Terri Irwin: Footage of Steve’s Death Won’t Air
There’s going to be one less morbid tape soiling the airwaves these days.
In her first interview since her husband’s death, Steve Irwin’s widow, Terri, said that the video footage captured of the Crocodile Hunter’s run-in with the stingray that killed him will never be broadcast on television.
“No. No. What purpose would that serve,” Terri Irwin told ABC’s 20/20 in a segment set to air Wednesday, adding that she has never watched the tape, either. “It was an accident so stupid. It was like running with a pencil. It was not risk he was taking. It was just an accident.”
Irwin, 44, was killed Sept. 4 while filming a documentary near Australia’s Great Barrier Reef when he was stung in the heart by a stingray. Wildlife experts have called the TV star and conservationist’s death a “freak accident.”
More than 5,000 people gathered last Tuesday at Irwin’s Australia Zoo to pay tribute to the man known the world over for his “Crikey” outbursts and enthusiasm for some of nature’s deadliest creatures.
“I have to make sure the zoo keeps running,” Terri Irwin told 20/20’s Barbara Walters. “He planned all that masterfully. He planned this wonderful business so that it could continue if anything happened to him.”
Despite Irwin’s jovial demeanor, Terri Irwin said that her late husband had a feeling he wasn’t going to live to a ripe old age, and not just because he bucked the odds every day, cozying up to poisonous snakes and wrestling with creatures from the deep. “He’d talk about it often,” she said. “But it wasn’t because of any danger from wildlife. That was never a consideration. He just felt life could be dangerous.”
Terri, who’s from Oregon, and Steve Irwin tied the knot in 1992, six months after meeting in Australia, where Terri was on vacation. “I fell then and there, love at first sight,” she said.
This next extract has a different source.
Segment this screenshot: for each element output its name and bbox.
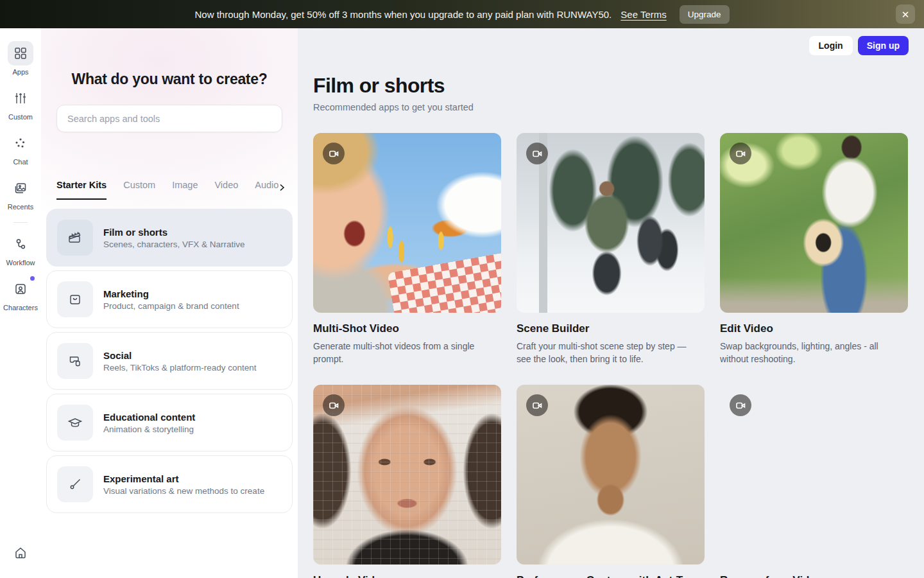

The khaki-clad Croc Hunter told the pretty American that he had a girlfriend, though.
“I was a little bit devastated,” she told Walters. But, luckily that “girlfriend” turned out to be Irwin’s pet dog, Sue.
“I had romance like I didn’t think existed anymore, a wonderful romance,” Terri Irwin, who frequently traveled with her mate on his adventures and costarred in the 2002 film The Crocodile Hunter: Collision Course, said. “He was passionate and determined and enthusiastic.”
It wasn’t always paradise in the Outback, of course, but the Irwins made it work. “There were so many things that made me crazy,” Terri recalled, “like his desire to do everything now. He had a real sense of urgency with his life and no side-view business plan. If you got plans, we’ll do them now.”
The Croc Hunter’s other half said that she is coping with her husband’s death “one minute at a time, sometimes an hour at a time.”
“With great faith, great determination,” she said. “I have two beautiful children. And they really are my strength.”
Eight-year-old Bindi told the crowd at her father’s public memorial service that she plans to carry on his conservationist efforts and promote his love for nature. The little girl’s speech, which she studiously read from a piece of notepaper, prompted a standing ovation from the thousands in attendance.
Bindi, who also has a two-year-old brother, Robert, is already making good on her word, hosting a series on the Discovery Network called Bindi the Jungle Girl.
“Bindi has a spirituality about her that I’ve seen with Steve,” Terri Irwin said. “She has unbelievable sensitivity. She has an uncanny connection with wildlife. She has a love for them that was just like her dad’s.”